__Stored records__

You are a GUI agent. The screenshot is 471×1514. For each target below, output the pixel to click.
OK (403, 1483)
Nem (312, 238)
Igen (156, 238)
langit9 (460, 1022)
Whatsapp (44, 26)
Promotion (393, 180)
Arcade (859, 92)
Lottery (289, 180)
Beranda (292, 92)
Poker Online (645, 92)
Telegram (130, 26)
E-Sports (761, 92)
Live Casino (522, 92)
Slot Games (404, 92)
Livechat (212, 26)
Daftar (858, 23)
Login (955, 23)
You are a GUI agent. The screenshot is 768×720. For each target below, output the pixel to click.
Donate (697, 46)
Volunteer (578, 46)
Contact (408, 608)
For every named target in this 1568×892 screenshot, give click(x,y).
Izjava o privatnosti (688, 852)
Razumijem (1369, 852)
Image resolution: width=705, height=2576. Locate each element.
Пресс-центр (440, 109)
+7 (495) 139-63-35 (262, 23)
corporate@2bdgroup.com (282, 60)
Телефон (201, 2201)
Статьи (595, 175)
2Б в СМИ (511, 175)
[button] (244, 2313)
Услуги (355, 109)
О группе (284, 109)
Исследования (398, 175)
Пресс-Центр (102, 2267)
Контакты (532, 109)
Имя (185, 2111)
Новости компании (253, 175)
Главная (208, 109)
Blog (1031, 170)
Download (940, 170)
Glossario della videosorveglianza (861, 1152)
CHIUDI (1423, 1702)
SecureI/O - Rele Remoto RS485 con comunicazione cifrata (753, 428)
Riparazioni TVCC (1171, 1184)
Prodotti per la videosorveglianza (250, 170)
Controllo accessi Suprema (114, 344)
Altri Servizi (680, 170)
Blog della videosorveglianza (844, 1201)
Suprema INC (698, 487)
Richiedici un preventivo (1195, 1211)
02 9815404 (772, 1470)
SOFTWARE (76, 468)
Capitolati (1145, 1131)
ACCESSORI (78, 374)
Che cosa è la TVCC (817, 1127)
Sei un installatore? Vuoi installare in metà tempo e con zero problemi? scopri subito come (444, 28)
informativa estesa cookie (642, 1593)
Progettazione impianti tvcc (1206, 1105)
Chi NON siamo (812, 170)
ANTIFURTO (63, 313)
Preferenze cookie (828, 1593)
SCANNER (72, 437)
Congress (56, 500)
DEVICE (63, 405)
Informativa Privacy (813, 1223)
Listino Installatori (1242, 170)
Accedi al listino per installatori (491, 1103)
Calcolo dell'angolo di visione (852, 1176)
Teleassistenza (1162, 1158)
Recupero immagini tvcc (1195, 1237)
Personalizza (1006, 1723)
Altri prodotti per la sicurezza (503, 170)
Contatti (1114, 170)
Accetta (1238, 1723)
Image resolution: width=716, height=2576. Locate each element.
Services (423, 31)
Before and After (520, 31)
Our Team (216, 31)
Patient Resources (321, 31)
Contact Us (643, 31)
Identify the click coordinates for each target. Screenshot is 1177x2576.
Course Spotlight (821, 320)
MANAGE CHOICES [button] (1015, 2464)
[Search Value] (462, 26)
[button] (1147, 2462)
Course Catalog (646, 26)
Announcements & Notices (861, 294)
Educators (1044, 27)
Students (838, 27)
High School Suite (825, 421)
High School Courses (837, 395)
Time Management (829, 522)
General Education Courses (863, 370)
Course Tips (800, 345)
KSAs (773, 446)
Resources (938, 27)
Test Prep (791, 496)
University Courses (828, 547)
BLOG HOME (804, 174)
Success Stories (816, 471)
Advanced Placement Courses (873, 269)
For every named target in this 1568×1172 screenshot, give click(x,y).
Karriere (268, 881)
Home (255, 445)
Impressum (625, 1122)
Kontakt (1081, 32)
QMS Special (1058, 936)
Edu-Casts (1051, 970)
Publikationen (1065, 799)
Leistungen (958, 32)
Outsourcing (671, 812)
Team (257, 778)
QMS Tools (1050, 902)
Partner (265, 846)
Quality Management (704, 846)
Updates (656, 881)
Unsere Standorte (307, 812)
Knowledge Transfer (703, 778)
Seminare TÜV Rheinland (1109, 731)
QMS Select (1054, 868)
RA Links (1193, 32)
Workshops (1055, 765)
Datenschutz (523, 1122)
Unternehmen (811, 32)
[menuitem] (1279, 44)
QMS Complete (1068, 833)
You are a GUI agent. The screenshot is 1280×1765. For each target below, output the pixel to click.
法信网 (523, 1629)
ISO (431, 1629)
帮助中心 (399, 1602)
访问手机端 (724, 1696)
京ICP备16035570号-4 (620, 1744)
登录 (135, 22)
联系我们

__Problem requirements__
All of the data needs to be reproduced exactly, with no line missing.

__Result for this task__
You are a GUI agent. The screenshot is 471×1514. For each target below, output the pixel to click.
OK (403, 1483)
Nem (312, 238)
Igen (156, 238)
langit9 (460, 1022)
Whatsapp (44, 26)
Promotion (393, 180)
Arcade (859, 92)
Lottery (289, 180)
Beranda (292, 92)
Poker Online (645, 92)
Telegram (130, 26)
E-Sports (761, 92)
Live Casino (522, 92)
Slot Games (404, 92)
Livechat (212, 26)
Daftar (858, 23)
Login (955, 23)
You are a GUI agent. The screenshot is 768×720. For each target below, output the pixel to click.
Donate (697, 46)
Volunteer (578, 46)
Contact (408, 608)
For every named target in this 1568×892 screenshot, give click(x,y).
Izjava o privatnosti (688, 852)
Razumijem (1369, 852)
Image resolution: width=705, height=2576. Locate each element.
Пресс-центр (440, 109)
+7 (495) 139-63-35 (262, 23)
corporate@2bdgroup.com (282, 60)
Телефон (201, 2201)
Статьи (595, 175)
2Б в СМИ (511, 175)
[button] (244, 2313)
Услуги (355, 109)
О группе (284, 109)
Исследования (398, 175)
Пресс-Центр (102, 2267)
Контакты (532, 109)
Имя (185, 2111)
Новости компании (253, 175)
Главная (208, 109)
Blog (1031, 170)
Download (940, 170)
Glossario della videosorveglianza (861, 1152)
CHIUDI (1423, 1702)
SecureI/O - Rele Remoto RS485 con comunicazione cifrata (753, 428)
Riparazioni TVCC (1171, 1184)
Prodotti per la videosorveglianza (250, 170)
Controllo accessi Suprema (114, 344)
Altri Servizi (680, 170)
Blog della videosorveglianza (844, 1201)
Suprema INC (698, 487)
Richiedici un preventivo (1195, 1211)
02 9815404 (772, 1470)
SOFTWARE (76, 468)
Capitolati (1145, 1131)
ACCESSORI (78, 374)
Che cosa è la TVCC (817, 1127)
Sei un installatore? Vuoi installare in metà tempo e con zero problemi? scopri subito come (444, 28)
informativa estesa cookie (642, 1593)
Progettazione impianti tvcc (1206, 1105)
Chi NON siamo (812, 170)
ANTIFURTO (63, 313)
Preferenze cookie (828, 1593)
SCANNER (72, 437)
Congress (56, 500)
DEVICE (63, 405)
Informativa Privacy (813, 1223)
Listino Installatori (1242, 170)
Accedi al listino per installatori (491, 1103)
Calcolo dell'angolo di visione (852, 1176)
Teleassistenza (1162, 1158)
Recupero immagini tvcc (1195, 1237)
Personalizza (1006, 1723)
Altri prodotti per la sicurezza (503, 170)
Contatti (1114, 170)
Accetta (1238, 1723)
Image resolution: width=716, height=2576. Locate each element.
Services (423, 31)
Before and After (520, 31)
Our Team (216, 31)
Patient Resources (321, 31)
Contact Us (643, 31)
Identify the click coordinates for each target. Screenshot is 1177x2576.
Course Spotlight (821, 320)
MANAGE CHOICES [button] (1015, 2464)
[Search Value] (462, 26)
[button] (1147, 2462)
Course Catalog (646, 26)
Announcements & Notices (861, 294)
Educators (1044, 27)
Students (838, 27)
High School Suite (825, 421)
High School Courses (837, 395)
Time Management (829, 522)
General Education Courses (863, 370)
Course Tips (800, 345)
KSAs (773, 446)
Resources (938, 27)
Test Prep (791, 496)
University Courses (828, 547)
BLOG HOME (804, 174)
Success Stories (816, 471)
Advanced Placement Courses (873, 269)
For every named target in this 1568×1172 screenshot, give click(x,y).
Karriere (268, 881)
Home (255, 445)
Impressum (625, 1122)
Kontakt (1081, 32)
QMS Special (1058, 936)
Edu-Casts (1051, 970)
Publikationen (1065, 799)
Leistungen (958, 32)
Outsourcing (671, 812)
Team (257, 778)
QMS Tools (1050, 902)
Partner (265, 846)
Quality Management (704, 846)
Updates (656, 881)
Unsere Standorte (307, 812)
Knowledge Transfer (703, 778)
Seminare TÜV Rheinland (1109, 731)
QMS Select (1054, 868)
RA Links (1193, 32)
Workshops (1055, 765)
Datenschutz (523, 1122)
Unternehmen (811, 32)
[menuitem] (1279, 44)
QMS Complete (1068, 833)
You are a GUI agent. The screenshot is 1280×1765. For each target below, output the pixel to click.
法信网 (523, 1629)
ISO (431, 1629)
帮助中心 (399, 1602)
访问手机端 (724, 1696)
京ICP备16035570号-4 (620, 1744)
登录 (135, 22)
联系我们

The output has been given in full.